I''m curious as to why you feel you have to jump in and trash someones pride ond joy like that.No... I know why. It''s your bias again. The one that leaves people with the impression that if it''s not a racing sled it''s junk. 
Somtimes Jeff you should just keep it to yourself.
My friend Adam says:
" A good boat floats and a bad boat sinks "

Dennis L.


----------



## ddebruin (Nov 13, 2001)

Actually, I have appreciated Jeff''s unbiased opinion. It does not seem to me that he trashes anyone''s dream but talks about the realities of what is. I want to buy the best boat for me. Not based on some mindless process but one that is based on knowledge that each sailing purchase decision for most of us is a compromise, since we can''t afford to put the 500k down on our real dream. I would rather someone had the knowledge and willingness to let me know the good, bad and otherwise so I can make a wise compromise. Also, I think that Jeff is clear on his biases. He has never tried to hide the fact that he likes certain types of boats better than others. 

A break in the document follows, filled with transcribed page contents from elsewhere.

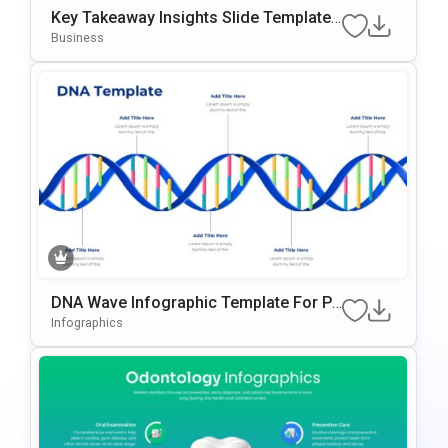
Key Takeaway Insights Slide Template
With 3D Illustration
Business
DNA Wave Infographic Template For Po
WerPoint & Google Slides
Infographics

So, Jeff, I for one want you to keep being honest then let us make the choices based what you share and of course what others say too.


----------



## TSOJOURNER (Dec 16, 1999)

dandebruin, 
First sentance:
no comment
second sentance:
I happen to like westerlys, and alot of other " slow and old boats". I''m sorry, but I feel offended. Thats the reality of what is.
third and forth sentance:
I agree ,but ,do you base your dream boat on how large or how expensive it is?
Fifth sentance"
I don''t disagree, however, it''s not what is said, it''s how and when it''s said. And if it''s even said at all!
sixth and seventh:
I never said he wasn''t.
I never said he did, but sometimes his post''s are so strong, they''ll knock me over. That isn''t what my comments were about.
last:
I think thats sweet , you sticking up for him and everything, but you jumping in here like you''ve done makes me think that you don''t think Jeff can stick up for himself. Besides, you''ve missed the point.

Dennis L.


----------



## ndsailor (May 17, 2001)

Come on Dennis, have a little thicker skin. I used to be upset by Jeff''s comments on vintage sailboats but came to the conclusion that we are just looking at two different sides of the same coin. There have been a lot of posts by Jeff that I really learned from....Finally, to quote Don Casey, "Never let anyone talk you out of buying a sailboat you like simply because it is slow." To that I would add, "Never let anyone talk you out of buying a sailboat simply because they think its a bad investment. If that were the case, there wouldn''t be anyone sailing at all....and there wouldn''t be any vintage boats on the water...All of us out there on our sailboats have alot in common, but we also all see something different in our boats and in ourselves as to what we like and dislike about sailing and the boats we sail in. I, for one, am fascinated by the many different types of sailboats, I could look at sailboats, inside and out , for days on end and never tire of it, even the ugly ones arouse my curiosity though I could never own an ugly boat, no matter how fast it sailed. I love Centaurs and plan on having my 32 year old boat for many more years to come., I know I''ll never be able to sell it for the money I have invested in it, but thats not going to stop me from upgrading its equipment......Rick


----------



## Jeff_H (Feb 26, 2000)

Dennis 

I have no intention of getting into another debate with you about my philosophy of posting on this Forum. When I comment on boats I try to look at them relative to the period in which they were built and on an objective scale relative to more modern and more traditional designs. 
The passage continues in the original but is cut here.